L'ancien président de la Communauté de Madrid Esperanza Aguirre a également été présent.
Fúnez, a demandé pourquoi le président du PP n'était pas présent, Alberto Nuñez Feijóoa indiqué aux médias que c'était pour des raisons personnelles.
Le secrétaire adjoint « populaire » a barré le Une gestion gouvernementale « désastreuse » et a donné comme exemple le « chaos ferroviaire » de ce week-end dû à la suspension des trains en raison d'un incident à Madrid.
Il a également indiqué que « le changement est déjà en marche, il est déjà dans la rue et il est absolument imparable« .
En même temps, il a souligné que l'Espagne se trouve dans le moment le plus « délicat » de la démocratie car « jamais auparavant l'épouse du président du gouvernement, son frère et le procureur général de l'État« .
Fúnez a également critiqué la « stratégie de retranchement que Sánchez a dans la Moncloa pour se défendre d'une justice indépendante dont il a peur » et a souligné que le gouvernement ne fait rien d'autre que «attaquer la Justice et persécuter les juges qui enquêtent sur leur environnement.
Pour sa part, Abascal a déclaré que Vox serait disposé à soutenir un motion de censure présentée par le Parti Populaire s'il s'agit d'un appel « immédiat » à des élections, quels que soient ceux qui le soutiennent, et « s'il n'y a aucune sorte de concession au séparatisme ».
Selon le leader de Vox, « ça va être difficile pour » le président du gouvernementqu'il accuse d'avoir besoin d'être au pouvoir pour se défendre de l'action de la justice.
Concernant Sánchez, il a également déclaré qu'il concluait un accord « avec qui que ce soit et qu'il donnait tout ce qu'il fallait pour éviter d'être condamné pour corruption. »
Lors de sa dernière intervention, Alejo Vidal-Quadras a souligné que les personnes présentes à la manifestation sont des citoyens libres disposés à défends ta nation et les a « informés » que l'Espagne reviendrait à son être, récupérerait le nord et sortirait du trou dans lequel ils l'avaient enfoncée.
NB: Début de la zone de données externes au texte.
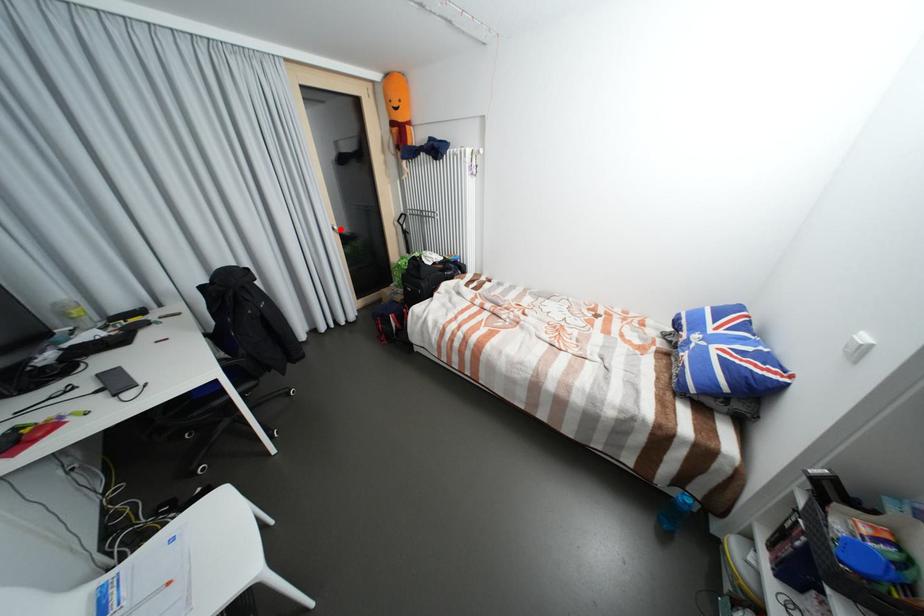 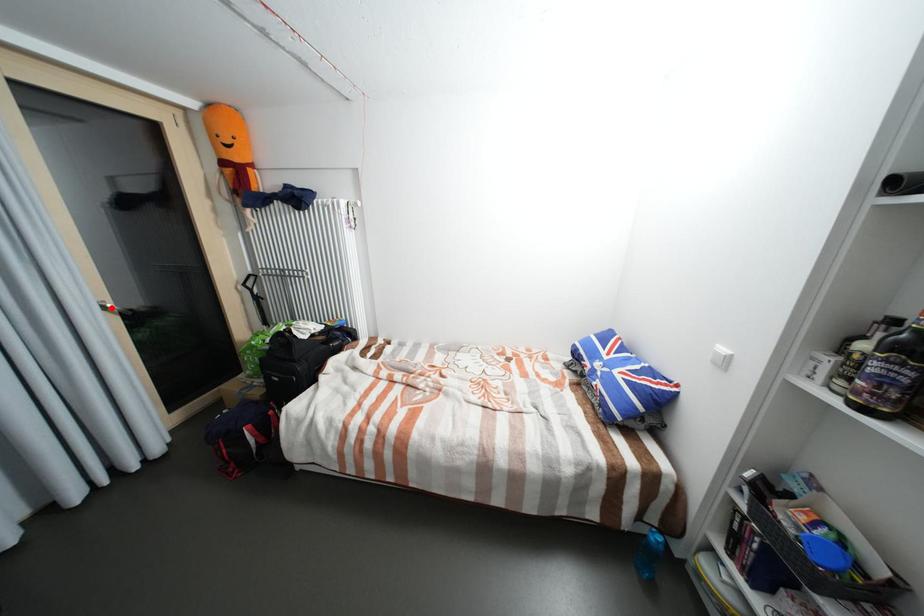 I am providing you with two images of the same scene from different viewpoints. A red point is marked on the first image and another point is marked on the second image. Is the marked point in image1 the same physical position as the marked point in image2?

Yes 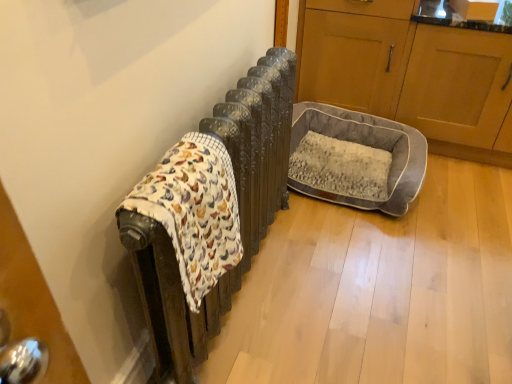 What do you see at coordinates (370, 145) in the screenshot? The height and width of the screenshot is (384, 512). I see `gray plush dog bed at center` at bounding box center [370, 145].

Measure the distance between gray plush dog bed at center and camera.

gray plush dog bed at center and camera are 6.07 feet apart.

This screenshot has width=512, height=384. I want to click on fluffy cotton blanket at left, so click(194, 211).

What do you see at coordinates (354, 57) in the screenshot? This screenshot has width=512, height=384. I see `gray fabric pet bed at right, which is the 1th screen door in back-to-front order` at bounding box center [354, 57].

The image size is (512, 384). In order to click on gray plush dog bed at center in this screenshot , I will do `click(370, 145)`.

Find the location of a particular element. This screenshot has width=512, height=384. dog bed behind the fluffy cotton blanket at left is located at coordinates (370, 145).

From the image's perspective, is fluffy cotton blanket at left beneath gray plush dog bed at center?

Yes.

Which object is further away from the camera taking this photo, fluffy cotton blanket at left or gray plush dog bed at center?

Positioned behind is gray plush dog bed at center.

Which is more to the left, fluffy cotton blanket at left or gray plush dog bed at center?

Positioned to the left is fluffy cotton blanket at left.

Does fluffy cotton blanket at left have a larger size compared to gray fabric pet bed at right, acting as the second screen door starting from the front?

Actually, fluffy cotton blanket at left might be smaller than gray fabric pet bed at right, acting as the second screen door starting from the front.

From a real-world perspective, which object rests below the other?

gray fabric pet bed at right, which is the 1th screen door in back-to-front order.

From the image's perspective, which is below, fluffy cotton blanket at left or gray fabric pet bed at right, acting as the second screen door starting from the front?

fluffy cotton blanket at left is shown below in the image.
« L'Espagne réussira et sortira de cette période sombre qui l'a atteint. appelle le sanchismo avec des forces renouvelées qui rendront la stabilité, la sécurité, la prospérité, comme l'exprime la devise de cette journée, l'unité, la dignité, le respect de la loi et la liberté », a déclaré Vidal-Quadras à côté du monument de José Calvo Sotelo, qui « se souvient d'un victime de la barbarie », comme il l'a souligné.